• **Records for this exercise**
:::::

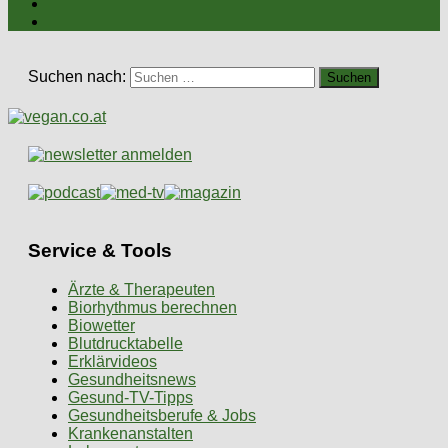
Suchen nach:
Service & Tools
Ärzte & Therapeuten
Biorhythmus berechnen
Biowetter
Blutdrucktabelle
Erklärvideos
Gesundheitsnews
Gesund-TV-Tipps
Gesundheitsberufe & Jobs
Krankenanstalten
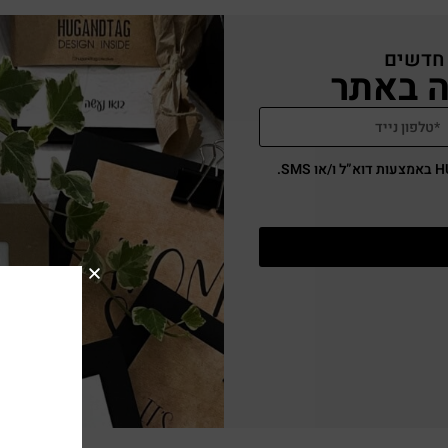
 חדשים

:::::

• **What is expected**
Every entry above needs to be retyped exactly; drop the pictures.

• **Written response**
Suchen nach:
Service & Tools
Ärzte & Therapeuten
Biorhythmus berechnen
Biowetter
Blutdrucktabelle
Erklärvideos
Gesundheitsnews
Gesund-TV-Tipps
Gesundheitsberufe & Jobs
Krankenanstalten
 חדשים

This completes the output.